Lwt and synchronisation between threads

Dear all,

I’m again struggle with Lwt and the synchronisation available therein. I have two pieces of code, one called by an API user (let’s name it “iwantbytes”) – another called whenever something on the network happened (let’s call it “packetarrived”).

Now, I distinguish good and back packets, and try to demultiplex good packets to the respective API users (wantbytes). So far I use a (OCaml Stdlib) Map to store a mapping from “id” → Lwt_condition.t, and the “packetarrived” code eventually calls Lwt_condition.broadcast (while the “iwantbytes” creates a Lwt_condition, inserts it into the map, and calls wait on it). Since there’s quite some more processing, and error conditions, I only broadcast (), and the data is communicated via other means (shared mutable state – sorry about that).

Now I wonder, should I instead use “Lwt_condition.signal” (there’s never more than one client interested in a specific packet)?

Or should I use a Lwt_mvar instead? What is the advantage of Lwt_mvar?

Then I figured there’s Lwt_stream, maybe that is the way to go?

TL;DR: Are there semantic differences between the three modules (Lwt_condition/Lwt_mvar/Lwt_stream), anything in respect to resource usage. and any intuition / best practices on which thing to use?

Thanks a lot reading this post, and even more answering it :smiley:


TL;DR: yes, significant semantic differences

So let’s look at each in order. Then, depending on some more specifics of your use-case, you can decide which to use.

Lwt_mvar: reader-driven

An Lwt_mvar.t is a data-structure which is in one of two state: empty (i.e., holding one (1) value) or full (holding exactly one value). You can start with either states using the different constructors, but in your case I’d guess: Lwt_mvar.create_empty and you get an empty mvar m which holds no value.

The behaviour of writing to and reading from this data-structure both depend on the state it’s in.

Writing to an empty mvar (a) changes the state of the mvar to full and (b) return an already resolved promise (no blocking, no waiting, no yielding, no cooperation, no scheduler; although context switch can still happen, see epilogue).

Writing to a full mvar (a) returns a pending promise, (b) the promise resolves after the mvar changes state to empty at which point it re-changes state to full.

Note that the operation of pushing a value to an mvar is blocking until the mvar is read from. If your application is reader-driven, this is a good way to limit the throughput of the writer loop, but in the case of an application reacting to network packets it’s probably not the right choice.
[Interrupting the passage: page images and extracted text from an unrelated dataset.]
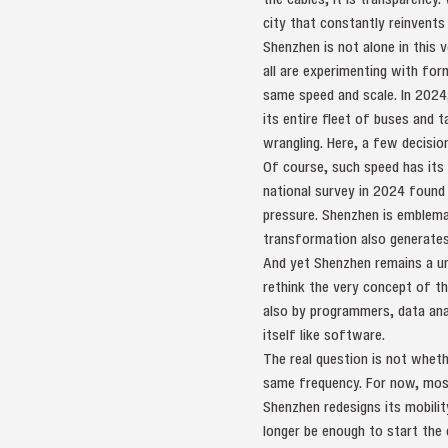
city that constantly reinvents
Shenzhen is not alone in this v
all are experimenting with for
same speed and scale. In 2024, 
its entire fleet of buses and t
wrangling. Here, a few decision
Of course, such speed has its 
national survey in 2024 found
pressure. Shenzhen is emblemati
transformation also generates
And yet Shenzhen remains a uni
rethink the very concept of th
also by programmers, data ana
itself like software.
The real question is not wheth
same frequency. For now, most
Shenzhen redesigns its mobilit
longer be enough to start the 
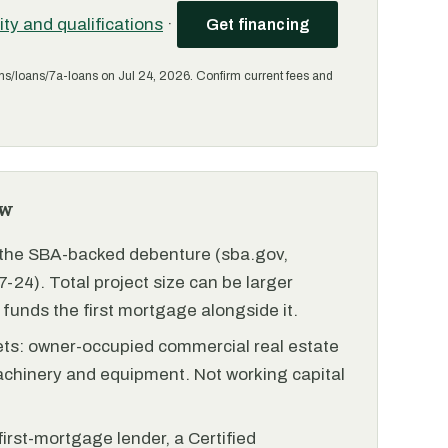
lity and qualifications
·
Get financing
ms/loans/7a-loans on Jul 24, 2026. Confirm current fees and
ew
r the SBA-backed debenture (sba.gov,
-24). Total project size can be larger
funds the first mortgage alongside it.
ets: owner-occupied commercial real estate
achinery and equipment. Not working capital
irst-mortgage lender, a Certified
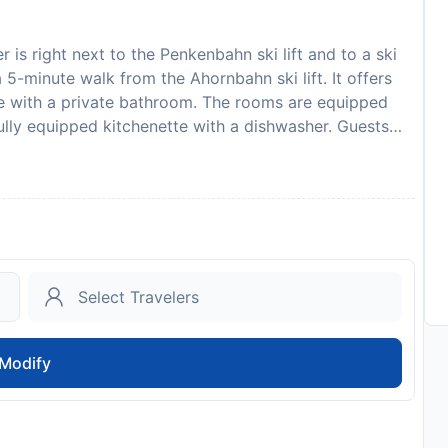
 is right next to the Penkenbahn ski lift and to a ski
 5-minute walk from the Ahornbahn ski lift. It offers
me with a private bathroom. The rooms are equipped
ully equipped kitchenette with a dishwasher. Guests
s Rieser. Wi-Fi is offered in the entire building at an
the Rieser Gästehaus. Further dining options, bars,
5-minute walk. A cross-country ski trail is 100 metres
e with a ski boot dryer. A public outdoor pool can be
available at a location nearby for free. A deposit via
. Gästehaus Rieser will contact you with instructions
to availability and may be chargeable as per the hotel
Modify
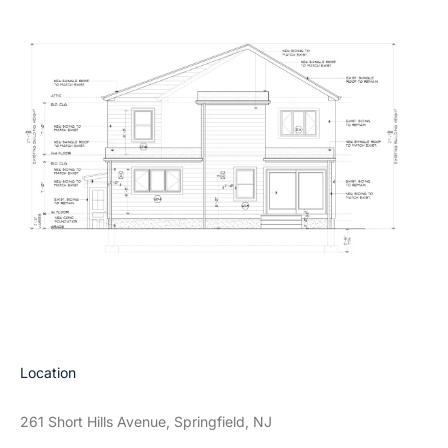
Location
261 Short Hills Avenue, Springfield, NJ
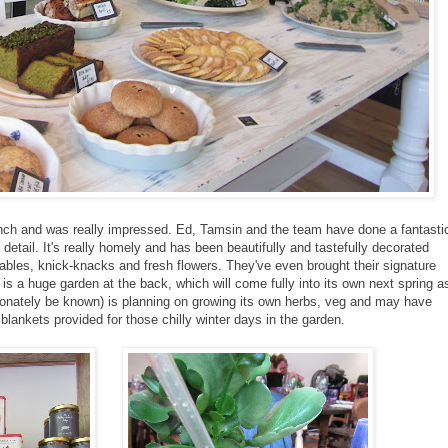
lunch and was really impressed. Ed, Tamsin and the team have done a fantasti
detail. It's really homely and has been beautifully and tastefully decorated
bles, knick-knacks and fresh flowers. They've even brought their signature
is a huge garden at the back, which will come fully into its own next spring a
ctionately be known) is planning on growing its own herbs, veg and may have
lankets provided for those chilly winter days in the garden.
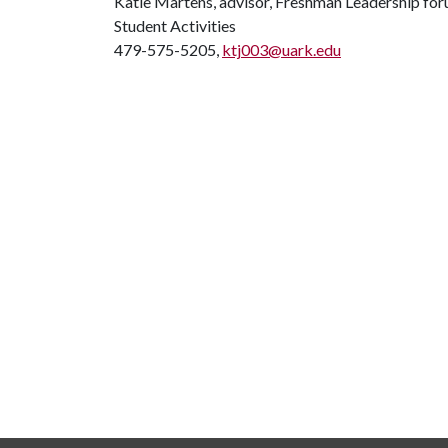
Katie Martens, advisor, Freshman Leadership fo
Student Activities
479-575-5205,
ktj003@uark.edu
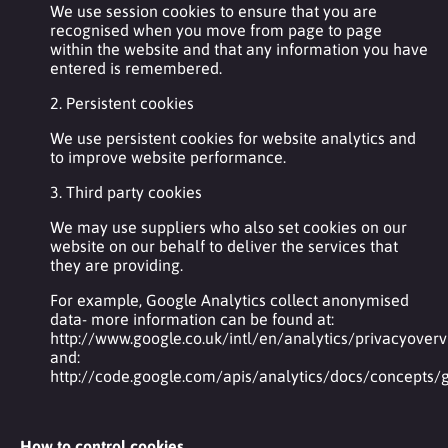
We use session cookies to ensure that you are
recognised when you move from page to page
within the website and that any information you have
entered is remembered.
2. Persistent cookies
We use persistent cookies for website analytics and
to improve website performance.
3. Third party cookies
We may use suppliers who also set cookies on our
website on our behalf to deliver the services that
they are providing.
For example, Google Analytics collect anonymised
data- more information can be found at:
http://www.google.co.uk/intl/en/analytics/privacyover
and:
http://code.google.com/apis/analytics/docs/concepts
How to control cookies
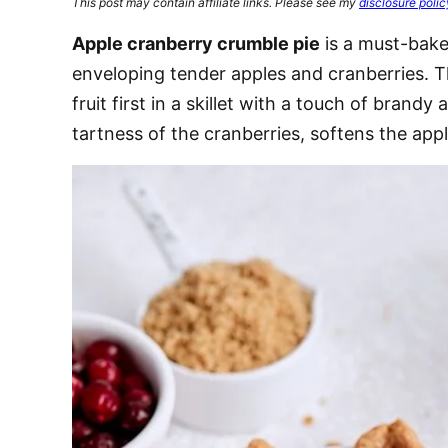
This post may contain affiliate links. Please see my
disclosure polic
Apple cranberry crumble pie
is a must-bake 
enveloping tender apples and cranberries. Th
fruit first in a skillet with a touch of brand
tartness of the cranberries, softens the appl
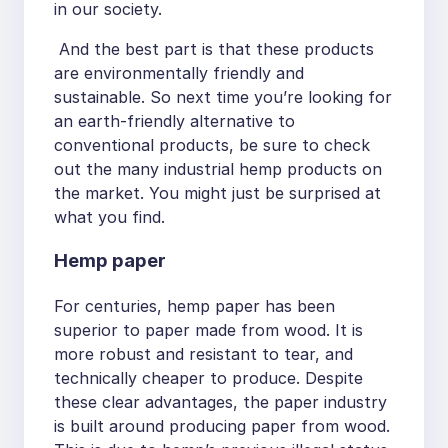
in our society.
And the best part is that these products
are environmentally friendly and
sustainable. So next time you’re looking for
an earth-friendly alternative to
conventional products, be sure to check
out the many industrial hemp products on
the market. You might just be surprised at
what you find.
Hemp paper
For centuries, hemp paper has been
superior to paper made from wood. It is
more robust and resistant to tear, and
technically cheaper to produce. Despite
these clear advantages, the paper industry
is built around producing paper from wood.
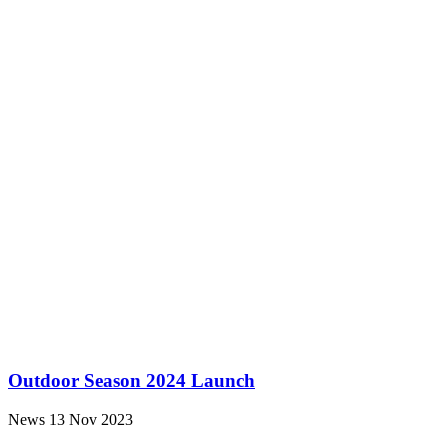
Outdoor Season 2024 Launch
News
13 Nov 2023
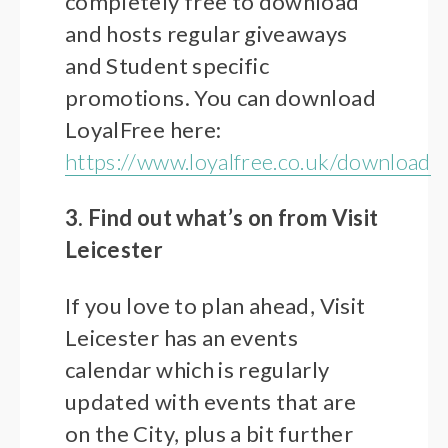
completely free to download
and hosts regular giveaways
and Student specific
promotions. You can download
LoyalFree here:
https://www.loyalfree.co.uk/download
3. Find out what’s on from Visit
Leicester
If you love to plan ahead, Visit
Leicester has an events
calendar which is regularly
updated with events that are
on the City, plus a bit further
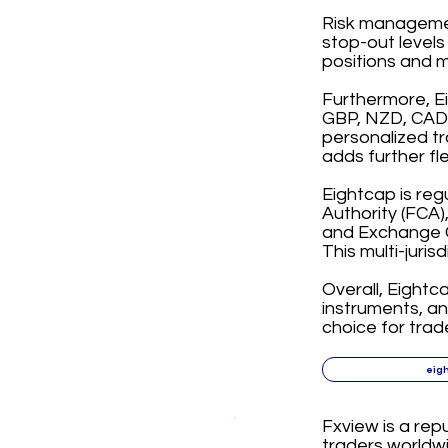
Risk management
stop-out levels
positions and m
Furthermore, E
GBP, NZD, CAD, 
personalized tr
adds further fl
Eightcap is reg
Authority (FCA)
and Exchange C
This multi-juris
Overall, Eightc
instruments, a
choice for trad
eig
Fxview is a rep
traders worldwi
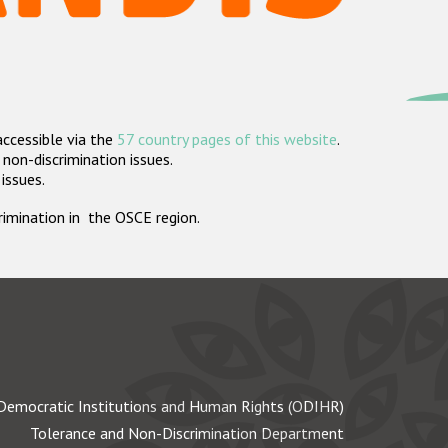
accessible via the
57 country pages of this website
.
non-discrimination issues.
 issues.
crimination in the OSCE region.
Democratic Institutions and Human Rights (ODIHR)
Tolerance and Non-Discrimination Department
It depends on how frequently packets arrive, how fast the consumer eats those messages, and how much TCP(?) many packets can fit in your network interface buffers.

Note that in the case of multiple writers, there is a queue of pending writes: each value is written one after the other with a read in between each.
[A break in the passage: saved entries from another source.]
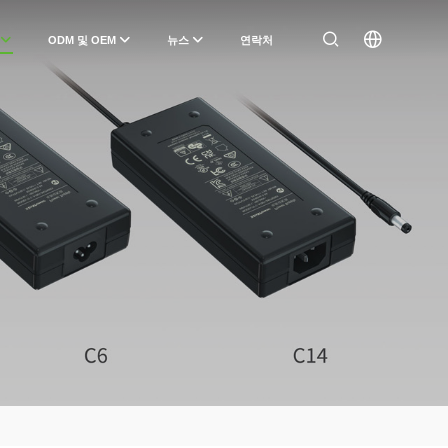
ODM 및 OEM
뉴스
연락처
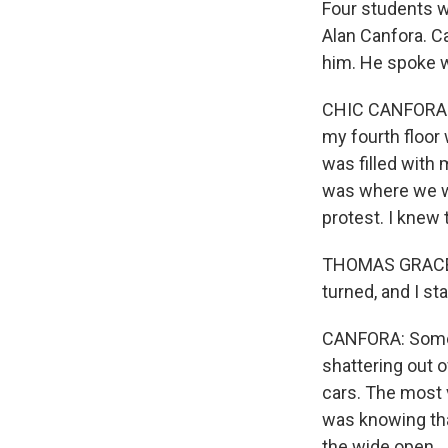
Four students 
Alan Canfora. C
him. He spoke w
CHIC CANFORA: 
my fourth floor
was filled with 
was where we wo
protest. I knew 
THOMAS GRACE: W
turned, and I sta
CANFORA: Someo
shattering out 
cars. The most v
was knowing that
the wide open.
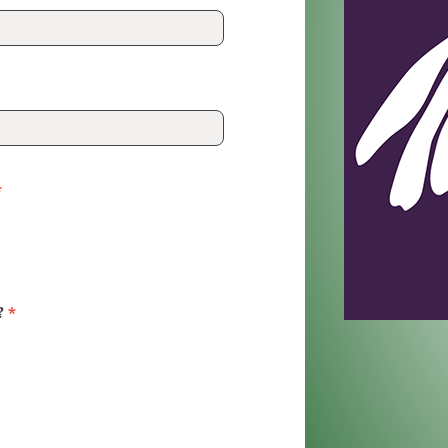
*
?
*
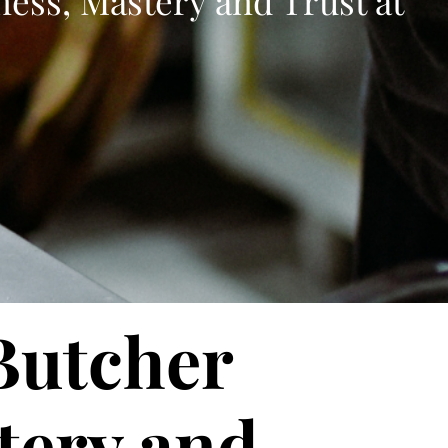
ness, Mastery and Trust at
 Butcher
tery and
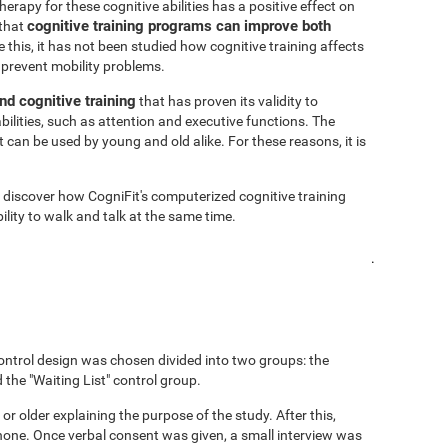
rapy for these cognitive abilities has a positive effect on
cognitive training programs can improve both
 that
 this, it has not been studied how cognitive training affects
 prevent mobility problems.
nd cognitive training
that has proven its validity to
bilities, such as attention and executive functions. The
 can be used by young and old alike. For these reasons, it is
o discover how CogniFit's computerized cognitive training
lity to walk and talk at the same time.
.
ontrol design was chosen divided into two groups: the
 the "Waiting List" control group.
 or older explaining the purpose of the study. After this,
hone. Once verbal consent was given, a small interview was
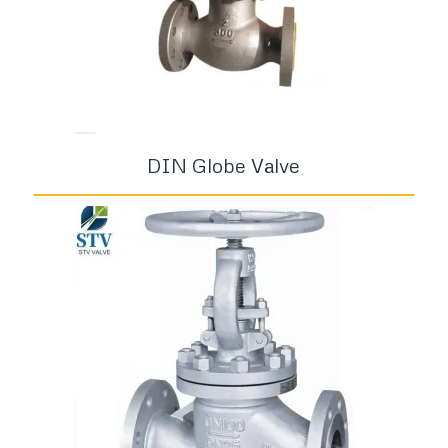
DIN Globe Valve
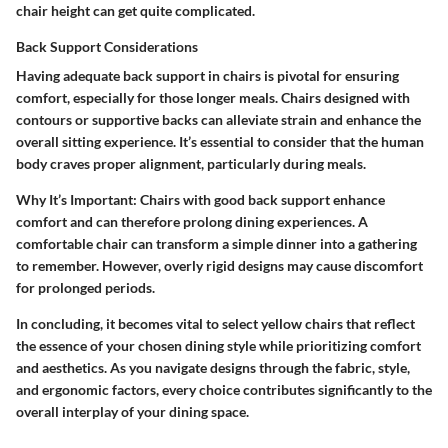
chair height can get quite complicated.
Back Support Considerations
Having adequate back support in chairs is pivotal for ensuring
comfort, especially for those longer meals. Chairs designed with
contours or supportive backs can alleviate strain and enhance the
overall sitting experience. It’s essential to consider that the human
body craves proper alignment, particularly during meals.
Why It’s Important
: Chairs with good back support enhance
comfort and can therefore prolong dining experiences. A
comfortable chair can transform a simple dinner into a gathering
to remember. However, overly rigid designs may cause discomfort
for prolonged periods.
In concluding, it becomes vital to select yellow chairs that reflect
the essence of your chosen dining style while prioritizing comfort
and aesthetics. As you navigate designs through the fabric, style,
and ergonomic factors, every choice contributes significantly to the
overall interplay of your dining space.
Reading to an empty mvar (a) returns a pending promise, (b) the promise resolves after the mvar changes state to full at which point it re-changes state to empty. (This is a lie, see epilogue.)

Reading to a full mvar (a) returns an already resolved promise (no yielding), (b) changes the state of the mvar to empty.
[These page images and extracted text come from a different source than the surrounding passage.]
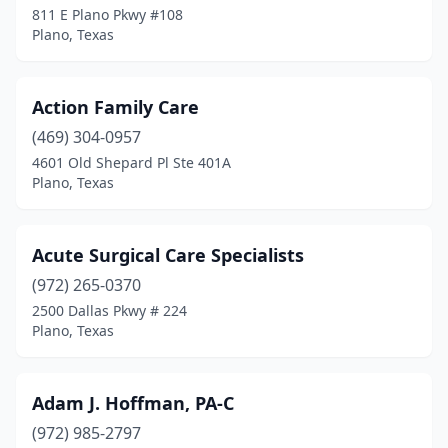
811 E Plano Pkwy #108
Plano, Texas
Action Family Care
(469) 304-0957
4601 Old Shepard Pl Ste 401A
Plano, Texas
Acute Surgical Care Specialists
(972) 265-0370
2500 Dallas Pkwy # 224
Plano, Texas
Adam J. Hoffman, PA-C
(972) 985-2797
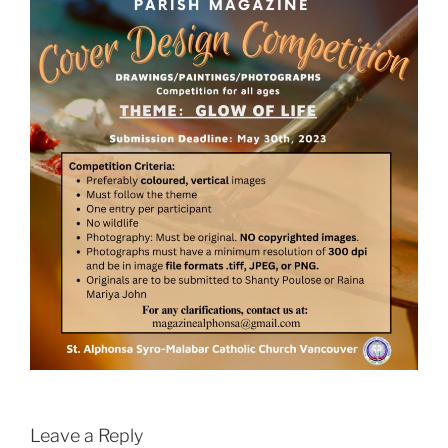
Leave a Reply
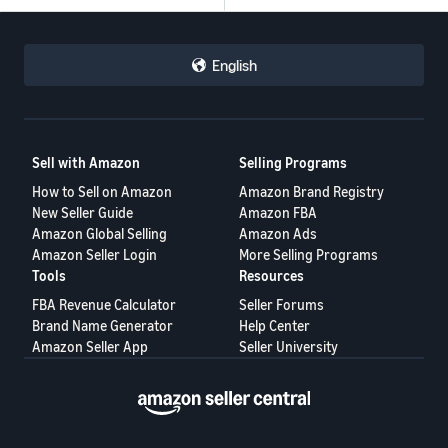
English
Sell with Amazon
Selling Programs
How to Sell on Amazon
Amazon Brand Registry
New Seller Guide
Amazon FBA
Amazon Global Selling
Amazon Ads
Amazon Seller Login
More Selling Programs
Tools
Resources
FBA Revenue Calculator
Seller Forums
Brand Name Generator
Help Center
Amazon Seller App
Seller University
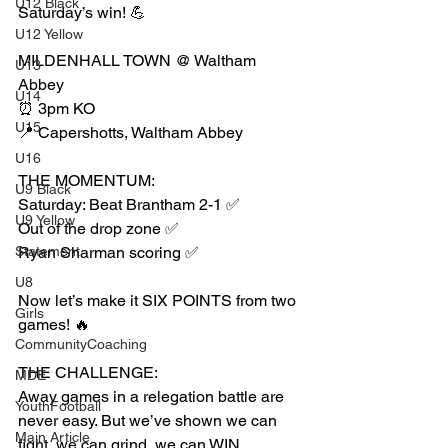
U12 Black
Saturday’s win! 💪
U12 Yellow
MILDENHALL TOWN @ Waltham 
U13
Abbey
U14
⏰ 3pm KO
U15
📍 Capershotts, Waltham Abbey
U16
THE MOMENTUM:
U9 Black
Saturday: Beat Brantham 2-1 ✅
U9 Yellow
Out of the drop zone ✅
Statement
Ryan Sharman scoring ✅
U8
Now let’s make it SIX POINTS from two 
Girls
games! 🔥
CommunityCoaching
THE CHALLENGE:
MDE
Away games in a relegation battle are 
YouthFootball
never easy. But we’ve shown we can 
Main Article
fight, we can grind, we can WIN.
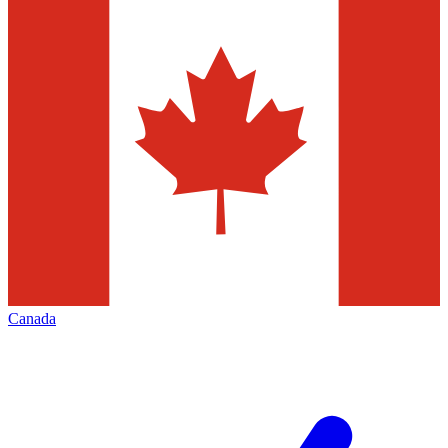
Canada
Lwt_condition: I hope someone is listening

An Lwt_condition.t is a data-structure which is state-free (on the data-side at least). A condition doesn’t hold a value, it’s not a mailbox like an mvar, instead it’s an announce system that a writer can send a message through in the hope that someone is listening on the other end. More concretely

Reading from a condition (using Lwt_condition.wait) returns promise that is pending. A resolver for this promise is stored in the condition’s reader queue. (So yes, it is statefull, but not for data, just(!) for control flow.)

Writing to a condition can take to form:

Lwt_condition.signal causes the first resolver in the condition’s reader queue is called. This has the effect of resolving the oldest of the promises reading on the condition. At this point the resolver is used up so it is removed from the queue. If the queue is empty (i.e., if there are no suspended promises, if there have been no calls to wait) then the value passed to signal is discarded.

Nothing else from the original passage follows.